_REQUIREMENT_
Although the records contain pictures, none belong in the copy: restate word for word only the lines from the one with "Nebo se rovnou přihlaste na náš seminář" through the one with "لمزيد من التفاصيل", both included.

###

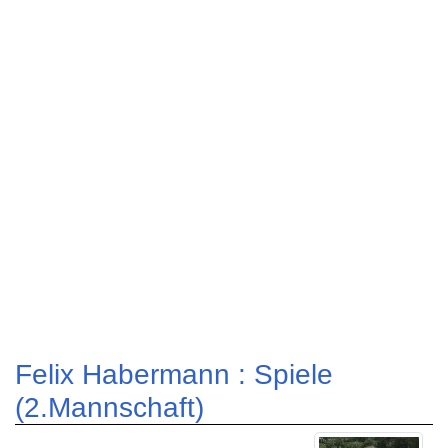
Felix Habermann : Spiele
(2.Mannschaft)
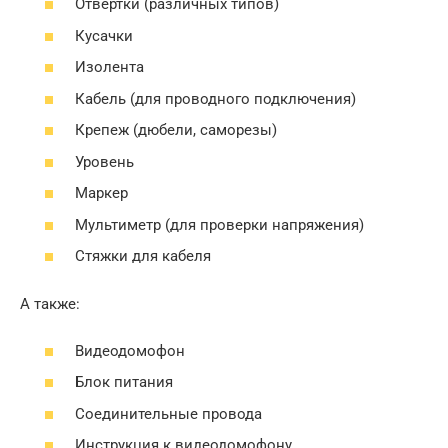
Отвертки (различных типов)
Кусачки
Изолента
Кабель (для проводного подключения)
Крепеж (дюбели, саморезы)
Уровень
Маркер
Мультиметр (для проверки напряжения)
Стяжки для кабеля
А также:
Видеодомофон
Блок питания
Соединительные провода
Инструкция к видеодомофону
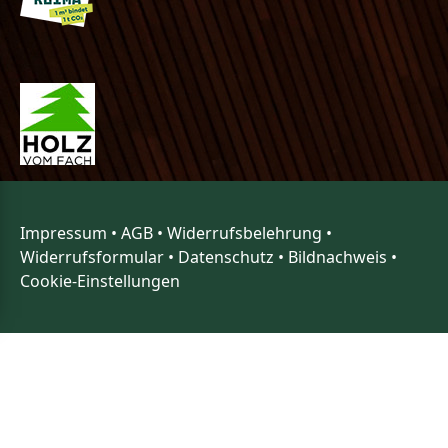
Impressum
•
AGB
•
Widerrufsbelehrung
•
Widerrufsformular
•
Datenschutz
•
Bildnachweis
•
Cookie-Einstellungen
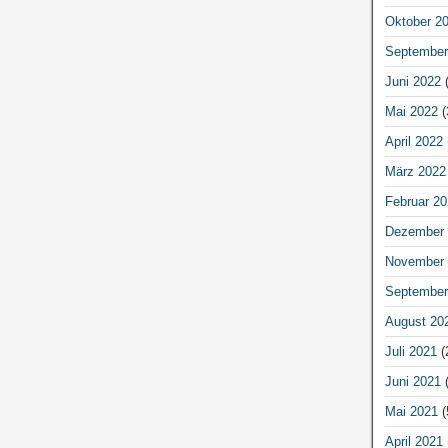
Oktober 2
September
Juni 2022
(
Mai 2022
(
April 2022
März 2022
Februar 20
Dezember 
November 
September
August 20
Juli 2021
(
Juni 2021
(
Mai 2021
(
April 2021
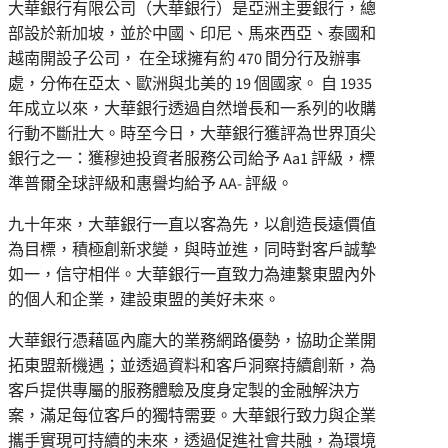
大華銀行有限公司（大華銀行）是亞洲主要銀行，總
部設於新加坡，並於中國、印尼、馬來西亞、泰國和
越南開設子公司， 在全球擁有約 470 間分行及辦事
處，分佈在亞太、歐洲與北美的 19 個國家。 自 1935
年成立以來，大華銀行透過自然增長和一系列的收購
行動不斷壯大。時至今日，大華銀行獲評為世界頂尖
銀行之一：獲穆迪投資者服務公司給予 Aa1 評級，標
準普爾全球評級和惠譽均給予 AA- 評級。
九十年來，大華銀行一直以客為先，以創造長遠價值
為目標，積極創新求變，與時並進，同時對客戶誠摯
如一，信守相伴。大華銀行一直致力為連繫東盟內外
的個人和企業，建設東盟的美好未來。
大華銀行憑藉區內龐大的業務網路優勢，協助企業開
拓東盟新機遇；並透過資料和客戶洞察持續創新，為
客戶提供專屬的服務體驗及度身定製的金融解決方
案，滿足每位客戶的獨特需要。大華銀行致力與企業
攜手實現可持續的未來，透過促進社會共融，為環境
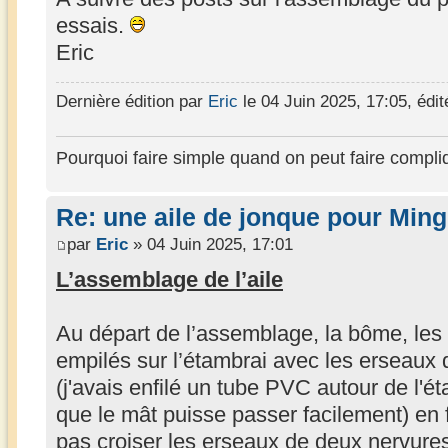
essais.
Eric
Dernière édition par
Eric
le 04 Juin 2025, 17:05, édité
Pourquoi faire simple quand on peut faire compli
Re: une aile de jonque pour Min
par
Eric
» 04 Juin 2025, 17:01
L’assemblage de l’aile
Au départ de l’assemblage, la bôme, les 
empilés sur l’étambrai avec les erseaux d
(j'avais enfilé un tube PVC autour de l'ét
que le mât puisse passer facilement) en f
pas croiser les erseaux de deux nervure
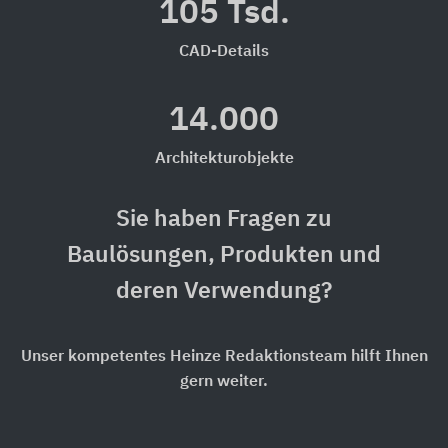
105 Tsd.
CAD-Details
14.000
Architekturobjekte
Sie haben Fragen zu
Baulösungen, Produkten und
deren Verwendung?
Unser kompetentes Heinze Redaktionsteam hilft Ihnen
gern weiter.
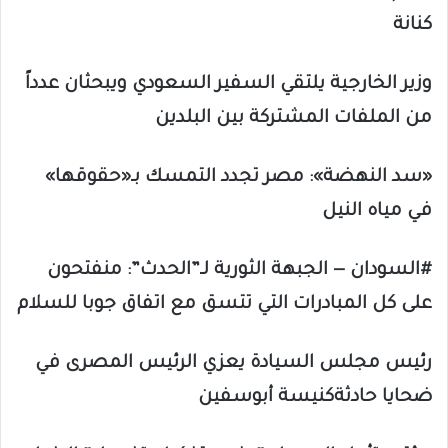
كنانة
وزير الخارجية يلتقي السفير السعودي ويبحثان عدداً
من الملفات المشتركة بين البلدين
«سد النهضة»: مصر تجدد التمسك بـ«حقوقها»
في مياه النيل
#السودان — الجبهة الثورية لـ”الحدث”: منفتحون
على كل المبادرات التي تتسق مع اتفاق جوبا للسلام
رئيس مجلس السيادة يعزي الرئيس المصرى في
ضحايا حادثةكنيسة أبوسفين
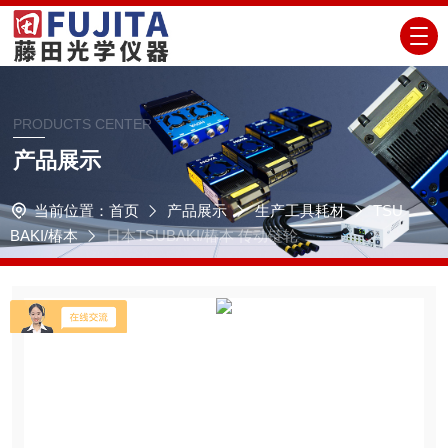
PRODUCTS CENTER
产品展示
当前位置：
首页
产品展示
生产工具耗材
TSU
BAKI/椿本
日本TSUBAKI/椿本 传动链轮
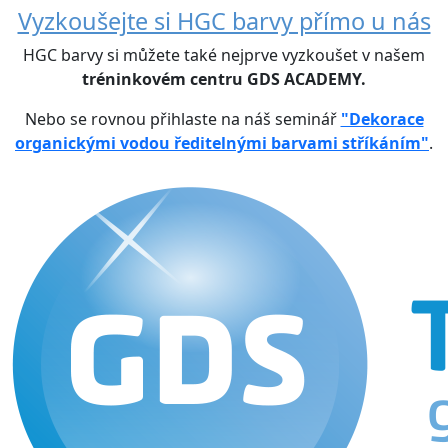
Vyzkoušejte si HGC barvy přímo u nás
HGC barvy si můžete také nejprve vyzkoušet v našem
tréninkovém centru GDS ACADEMY.
Nebo se rovnou přihlaste na náš seminář
"Dekorace
organickými vodou ředitelnými barvami stříkáním"
.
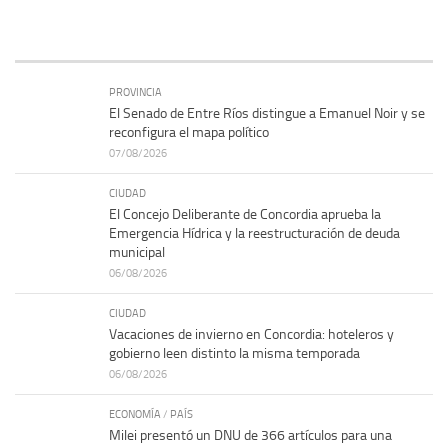
PROVINCIA
El Senado de Entre Ríos distingue a Emanuel Noir y se
reconfigura el mapa político
07/08/2026
CIUDAD
El Concejo Deliberante de Concordia aprueba la
Emergencia Hídrica y la reestructuración de deuda
municipal
06/08/2026
CIUDAD
Vacaciones de invierno en Concordia: hoteleros y
gobierno leen distinto la misma temporada
06/08/2026
ECONOMÍA
/
PAÍS
Milei presentó un DNU de 366 artículos para una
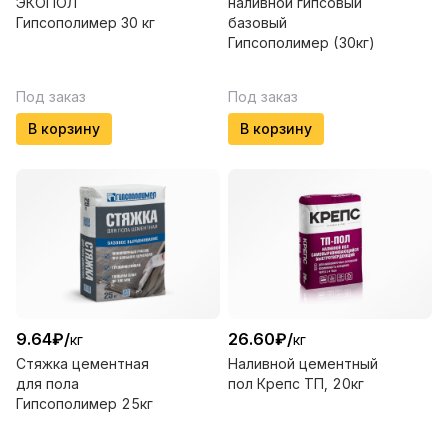
ЭКОПОЛ
наливной гипсовый
Гипсополимер 30 кг
базовый
Гипсополимер (30кг)
Под заказ
Под заказ
В корзину
В корзину
9.64
₽
/
26.60
₽
/
кг
кг
Стяжка цементная
Наливной цементный
для пола
пол Крепс ТП, 20кг
Гипсополимер 25кг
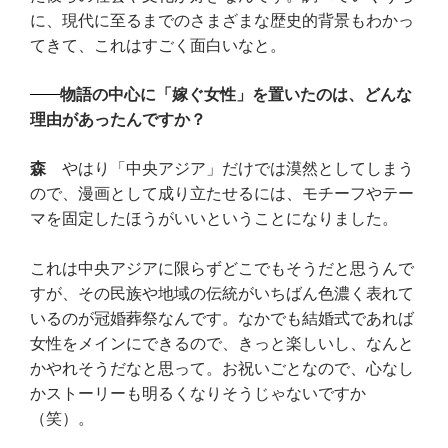
に、現代に至るまでのさまざまな歴史的背景もわかっ
てきて、これはすごく面白いなと。
物語の中心に「嫁ぐ女性」を置いたのは、どんな
理由があったんですか？
森
やはり「中央アジア」だけでは漠然としてしまう
ので、漫画として成り立たせるには、モチーフやテー
マを固定したほうがいいということになりました。
これは中央アジアに限らずどこでもそうだと思うんで
すが、その民族や地域の伝統がいちばん色濃く表れて
いるのが冠婚葬祭なんです。なかでも結婚式であれば
女性をメインにできるので、きっと楽しいし、なんと
かやれそうだなと思って。お祝いごとなので、心なし
かストーリーも明るくなりそうじゃないですか
（笑）。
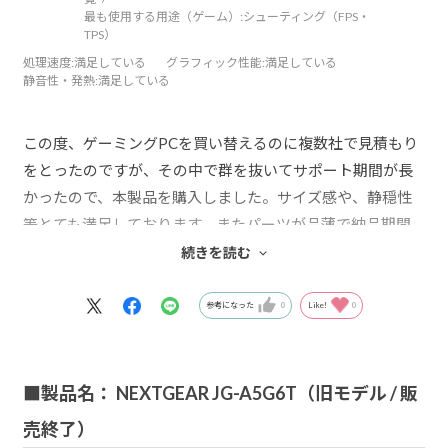
最も使用する用途（ゲーム）:
シューティング（FPS・
TPS）
処理速度
:満足している
グラフィック性能
:満足している
静音性・発熱
:満足している
この度、ゲーミングPCを買い替えるのに複数社で見積もり
をとったのですが、その中で群を抜いてサポート期間が長
かったので、本製品を購入しました。サイズ感や、静穏性
等とても満足しております。またパーツが品薄で納品期間
が多少伸びたのですが、その際にも丁寧なご連絡のメール
続きを読む
を頂けたのも高評価です。
参考になった
0
Like!
0
■製品名： NEXTGEAR JG-A5G6T（旧モデル / 販
売終了）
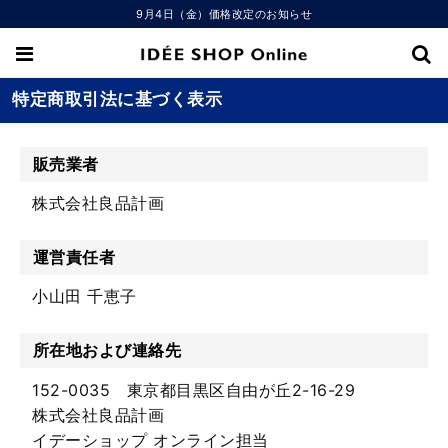
9月4日（金）価格改定のお知らせ
特定商取引法に基づく表示
販売業者
株式会社良品計画
運営責任者
小山田 千恵子
所在地および連絡先
152-0035 東京都目黒区自由が丘2-16-29
株式会社良品計画
イデーショップ オンライン担当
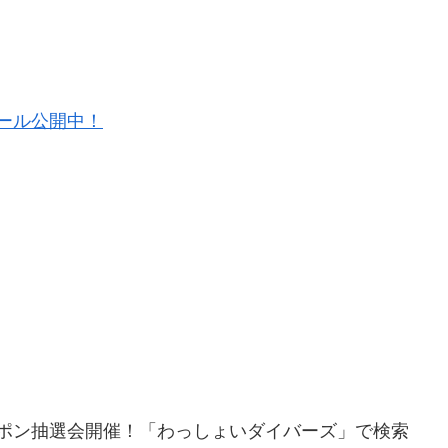
ュール公開中！
ポン抽選会開催！「わっしょいダイバーズ」で検索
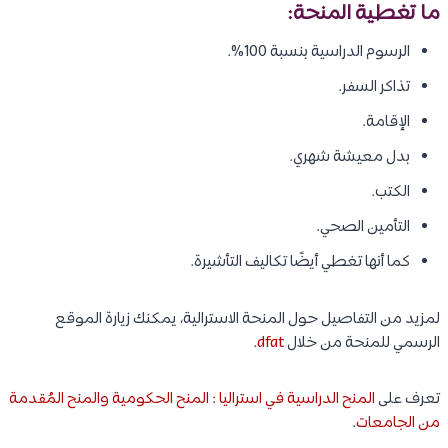
ما تغطية المنحة:
الرسوم الدراسية بنسبة 100%.
تذاكر السفر.
الإقامة.
بدل معيشة شهري.
الكتب.
التأمين الصحي.
كما أنها تغطي أيضًا تكاليف التأشيرة.
لمزيد من التفاصيل حول المنحة الاسترالية، يمكنك زيارة الموقع
الرسمي للمنحة من خلال
dfat
.
تعرف على
المنح الدراسية في استراليا : المنح الحكومية والمنح المُقدمة
من الجامعات
.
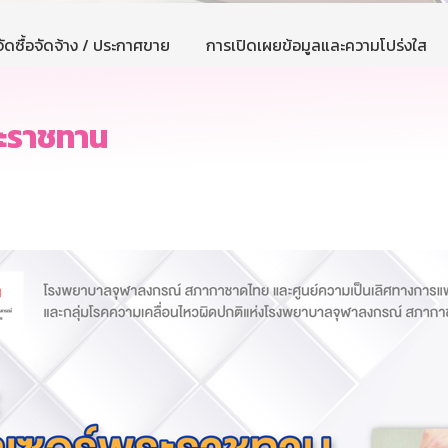
ัดซื้อจัดจ้าง / ประกาศขาย
การเปิดเผยข้อมูลและความโปร่งใส
ระราชทาน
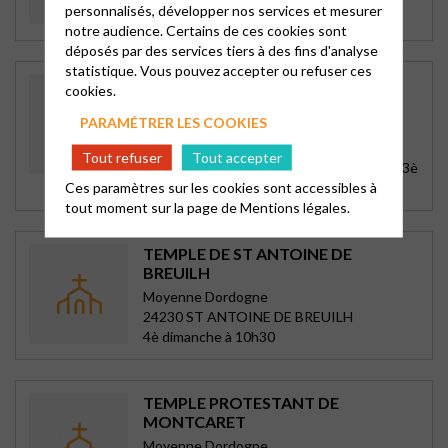
personnalisés, développer nos services et mesurer
2è et 4è samedis à 16h
notre audience. Certains de ces cookies sont
déposés par des services tiers à des fins d'analyse
statistique. Vous pouvez accepter ou refuser ces
TEMPLE DE PÉRIGUEUX
cookies.
Périgueux
PARAMÉTRER LES COOKIES
20 bis rue Antoine Gadaud
24000 PERIGUEUX
Tout refuser
Tout accepter
Dimanche à 10h30, sainte cène les 1er et 3è
Ces paramètres sur les cookies sont accessibles à
dimanches
tout moment sur la page de
Mentions légales.
TEMPLE DE ST ANTOINE DE
BREUILH
Moyenne Dordogne
24230 ST ANTOINE DE BREUILH
4è dimanche à 10h30
TEMPLE PROTESTANT DE
MONTCARET
Moyenne Dordogne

###

_SOLUTION FOR THIS PROBLEM_
Nebo se rovnou přihlaste na náš seminář
"Dekorace
organickými vodou ředitelnými barvami stříkáním"
.
PROVINCIA
El Senado de Entre Ríos distingue a Emanuel Noir y se
reconfigura el mapa político
07/08/2026
CIUDAD
El Concejo Deliberante de Concordia aprueba la
Emergencia Hídrica y la reestructuración de deuda
municipal
06/08/2026
CIUDAD
Vacaciones de invierno en Concordia: hoteleros y
gobierno leen distinto la misma temporada
06/08/2026
ECONOMÍA
/
PAÍS
Milei presentó un DNU de 366 artículos para una
ЭКОПОЛ
наливной гипсовый
Гипсополимер 30 кг
базовый
Гипсополимер (30кг)
Под заказ
Под заказ
В корзину
В корзину
9.64
₽
/
26.60
₽
/
кг
кг
Стяжка цементная
Наливной цементный
для пола
пол Крепс ТП, 20кг
Гипсополимер 25кг
に、現代に至るまでのさまざまな歴史的背景もわかっ
てきて、これはすごく面白いなと。
物語の中心に「嫁ぐ女性」を置いたのは、どんな
理由があったんですか？
森
やはり「中央アジア」だけでは漠然としてしまう
ので、漫画として成り立たせるには、モチーフやテー
マを固定したほうがいいということになりました。
これは中央アジアに限らずどこでもそうだと思うんで
すが、その民族や地域の伝統がいちばん色濃く表れて
いるのが冠婚葬祭なんです。なかでも結婚式であれば
女性をメインにできるので、きっと楽しいし、なんと
かやれそうだなと思って。お祝いごとなので、心なし
かストーリーも明るくなりそうじゃないですか
（笑）。
最も使用する用途（ゲーム）:
シューティング（FPS・
TPS）
処理速度
:満足している
グラフィック性能
:満足している
静音性・発熱
:満足している
この度、ゲーミングPCを買い替えるのに複数社で見積もり
をとったのですが、その中で群を抜いてサポート期間が長
かったので、本製品を購入しました。サイズ感や、静穏性
等とても満足しております。またパーツが品薄で納品期間
が多少伸びたのですが、その際にも丁寧なご連絡のメール
続きを読む
を頂けたのも高評価です。
参考になった
0
Like!
0
■製品名： NEXTGEAR JG-A5G6T（旧モデル / 販
売終了）
9月4日（金）価格改定のお知らせ
特定商取引法に基づく表示
販売業者
株式会社良品計画
運営責任者
小山田 千恵子
所在地および連絡先
152-0035 東京都目黒区自由が丘2-16-29
株式会社良品計画
イデーショップ オンライン担当
ュール公開中！
ポン抽選会開催！「わっしょいダイバーズ」で検索
ما تغطية المنحة:
الرسوم الدراسية بنسبة 100%.
تذاكر السفر.
الإقامة.
بدل معيشة شهري.
الكتب.
التأمين الصحي.
كما أنها تغطي أيضًا تكاليف التأشيرة.
لمزيد من التفاصيل حول المنحة الاسترالية، يمكنك زيارة الموقع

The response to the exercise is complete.